Mercato spagnolo

di Francesco Di Cataldo Commenta

Queste parole non sono certo per affondare la stima nei confronti degli spagnoli, ma è un dato di fatto che quando..

Mercato spagnolo

Continua la crescita incessante della nostra cugina europea Spagna che se fino a 20 anni fa era considerata un paese poco rilevante nell’economia europea, ha detta delle statistiche, supererà l’Italia nel 2008.

Quindi il sorpasso sembra proprio imminente e già nel 2006 il reddito pro capite degli spagnoli era identico a quello degli italiani non solo, ma la l’economia della Spagna cresce più del doppio rispetto all’Italia e non esistono scuse che tengano, la Spagna sta per superarci e nel 2008 il suo prodotto interno lordo raggiungerà i 1.100 migliaia di milioni di euro contro i 1.580 dell’Italia.




Queste parole non sono certo per affondare la stima nei confronti degli spagnoli, ma è un dato di fatto che quando la Spagna entrò nella CEE nel 1986 era considerata il fanalino di coda dell’Europa un po’ come adesso la Romania e Bulgaria appena entrate, ma oggi, grazie alla buona politica interna ed economica fatta di incentivi, e efficienza è riuscita ad arrivare in testa alla crescita economica dell’Unione Europea diventando così il fiore all’occhiello del Vecchio Continente.

La Spagna ha investito molto in efficienza e pulizia e se nella stazione centrale di Milano si trovano extra-comunitari a fare pipì sui muri davanti a polizia impotente e turisti, nella stazione centrale di Madrid troviamo un meraviglioso giardino botanico con tanto di stagno con ninfee e tartarughe; la polizia è costantemente a controllare che tutto rimanga bello e pulito stando attena che nessuno si sieda per terra nemmeno per riposare 5 minuti.

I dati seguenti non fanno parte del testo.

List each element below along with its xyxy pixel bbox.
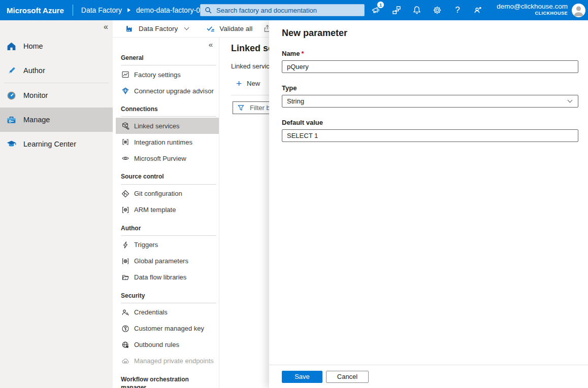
nav-label: Learning Center (23, 140, 76, 148)
breadcrumb-app[interactable]: Data Factory (81, 6, 122, 14)
sidebar-item-credentials[interactable]: Credentials (116, 304, 219, 321)
type-dropdown-value: String (287, 97, 304, 105)
new-button[interactable]: + New (236, 79, 272, 88)
sidebar-item-label: Outbound rules (134, 341, 179, 348)
sidebar-item-connector-upgrade-advisor[interactable]: Connector upgrade advisor (116, 83, 219, 99)
sidebar-item-arm-template[interactable]: ARM template (116, 202, 219, 218)
panel-title: New parameter (282, 28, 588, 39)
search-icon (204, 6, 212, 14)
validate-all-button[interactable]: Validate all (206, 24, 252, 33)
lightning-icon (121, 241, 129, 249)
switch-factory-button[interactable] (386, 0, 407, 20)
sidebar-item-triggers[interactable]: Triggers (116, 237, 219, 253)
section-rule (121, 235, 216, 236)
new-parameter-panel: New parameter Name* Type String Default … (269, 20, 588, 388)
sidebar-item-outbound-rules[interactable]: Outbound rules (116, 337, 219, 353)
avatar[interactable] (572, 4, 585, 17)
account-info[interactable]: demo@clickhouse.com CLICKHOUSE (497, 3, 568, 16)
sidebar-item-label: Linked services (134, 122, 180, 130)
chevron-down-icon (184, 25, 189, 30)
nav-item-manage[interactable]: Manage (0, 108, 113, 132)
nav-label: Author (23, 66, 45, 75)
nav-item-home[interactable]: Home (0, 34, 113, 58)
sidebar-item-linked-services[interactable]: Linked services (116, 118, 219, 134)
sidebar-item-microsoft-purview[interactable]: Microsoft Purview (116, 150, 219, 166)
sidebar-item-data-flow-libraries[interactable]: fx Data flow libraries (116, 269, 219, 286)
section-rule (121, 303, 216, 303)
new-button-label: New (247, 80, 260, 87)
breadcrumb-factory-name[interactable]: demo-data-factory-00 (136, 6, 204, 14)
section-heading-general: General (121, 54, 214, 62)
name-field[interactable] (282, 60, 578, 73)
azure-brand[interactable]: Microsoft Azure (7, 6, 64, 15)
help-button[interactable]: ? (447, 0, 468, 20)
toolbox-icon (6, 115, 17, 125)
top-bar: Microsoft Azure Data Factory demo-data-f… (0, 0, 588, 20)
search-input[interactable] (215, 6, 364, 15)
gauge-icon (6, 90, 17, 101)
sidebar-item-label: Connector upgrade advisor (134, 87, 214, 95)
arm-template-icon (121, 206, 129, 214)
section-heading-source-control: Source control (121, 172, 214, 181)
type-dropdown[interactable]: String (282, 95, 578, 108)
nav-item-monitor[interactable]: Monitor (0, 83, 113, 108)
graduation-cap-icon (6, 139, 17, 150)
sidebar-item-label: Microsoft Purview (134, 155, 186, 162)
default-value-field[interactable] (282, 129, 578, 142)
announcements-button[interactable]: 1 (366, 0, 386, 20)
svg-text:fx: fx (124, 277, 126, 279)
sidebar-item-label: Data flow libraries (134, 273, 186, 281)
global-search[interactable] (200, 4, 365, 16)
validate-icon (206, 24, 215, 33)
save-button[interactable]: Save (282, 371, 322, 383)
section-heading-security: Security (121, 292, 214, 300)
sidebar-item-customer-managed-key[interactable]: Customer managed key (116, 321, 219, 337)
default-value-field-label: Default value (282, 119, 578, 126)
section-heading-author: Author (121, 224, 214, 232)
nav-label: Home (23, 42, 43, 50)
switch-factory-icon (391, 5, 402, 15)
sidebar-item-label: Managed private endpoints (134, 357, 214, 365)
nav-item-learning-center[interactable]: Learning Center (0, 132, 113, 156)
feedback-person-icon (473, 5, 483, 15)
sidebar-item-label: Customer managed key (134, 325, 204, 332)
nav-label: Manage (23, 116, 50, 124)
nav-item-author[interactable]: Author (0, 58, 113, 83)
plus-icon: + (236, 79, 242, 88)
chevron-down-icon (568, 98, 573, 103)
factory-selector[interactable]: Data Factory (125, 24, 188, 33)
left-nav-collapse-icon[interactable]: « (104, 22, 108, 31)
sidebar-item-git-configuration[interactable]: Git configuration (116, 186, 219, 202)
gear-icon (432, 5, 442, 15)
panel-footer: Save Cancel (269, 365, 588, 388)
sidebar-item-label: Factory settings (134, 71, 181, 79)
settings-button[interactable] (427, 0, 447, 20)
cloud-icon (121, 357, 129, 365)
bell-icon (412, 5, 422, 15)
git-icon (121, 190, 129, 198)
sidebar-item-integration-runtimes[interactable]: Integration runtimes (116, 134, 219, 150)
notifications-button[interactable] (407, 0, 427, 20)
sidebar-item-label: Integration runtimes (134, 138, 192, 146)
section-heading-workflow-orchestration-manager: Workflow orchestration manager (121, 375, 207, 388)
diamond-icon (121, 87, 129, 95)
sidebar-item-label: Triggers (134, 241, 158, 249)
eye-icon (121, 154, 129, 162)
validate-all-label: Validate all (219, 25, 252, 32)
cancel-button[interactable]: Cancel (326, 371, 369, 383)
sidebar-item-factory-settings[interactable]: Factory settings (116, 66, 219, 83)
notification-badge: 1 (377, 1, 384, 9)
manage-sidebar-collapse-icon[interactable]: « (116, 38, 219, 48)
type-field-label: Type (282, 84, 578, 92)
sidebar-item-managed-private-endpoints[interactable]: Managed private endpoints (116, 353, 219, 369)
sidebar-item-global-parameters[interactable]: Global parameters (116, 253, 219, 269)
nav-label: Monitor (23, 91, 48, 99)
help-icon: ? (455, 5, 460, 15)
home-icon (6, 41, 17, 52)
filter-funnel-icon (237, 104, 245, 112)
globe-icon (121, 341, 129, 349)
pencil-icon (6, 65, 17, 76)
feedback-button[interactable] (468, 0, 488, 20)
data-flow-libraries-icon: fx (121, 273, 129, 281)
account-email: demo@clickhouse.com (497, 3, 568, 11)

Oltre all’efficienza sono gli stagnoli sono in prima linea anche contro il terrorismo garantendo la sicurezza sui propri treni con metal detector frutto anche della incessante battaglia con i Baschi.

La Spagna cresce anche perchè è stabile a livello politico e se l’Italia negli ultimi 20 anni ha cambiato 26 esecutivi e 15 presidenti del consiglio, la Spagna solo 11 governi e l’Italia di questo dato deve prendere atto.
Quando la Spagna riceve un finanziamento dalla comunità europea per incentivare la crescita economica lo sfrutta interamente al fine di migliorare le infrastrutture come strade aeroporti e metropolitane, l’Italia invece preferisce spenderne una parte e il restante usarlo per coprire qualche buco qua e la preferendo così pagare le penali alla comunità europea.

Nel 2006 la crescita della Spagna è stata del 3,8% registrando un +5% della produzione confronto all’1,7% e un 3,5% in produzione dell’Italia che di questo passo diventerà il fanalino di coda dell’Europa. E’ doveroso ricordare però che l’inflazione spagnola risulta essere più elevata di quella italia (3,3 contro 1,9 dell’Italia) e la precarietà del lavoro inizia a diventare asfisiante per gli spagnoli che contano 44 milioni di abitanti con 4 milioni di immigrati proveninti anche dall’america latina dove prima la Spagna aveva le colonie e può contare sulla uguaglianza linguistica.

Le cause principali della perdita di terreno dell’Italia nei confronti della Spagna oltre che all’instabilità politica è lo spreco di energia e la scarsissima produzione che ci porta a importare qualsiasi cosa e questo porta a uno spreco di denaro eccessivo.

L’arma quindi per rilanciare l’economia italiana è di facile comprensione: stabilità politica, meno sprechi e più voglia di diventare primi.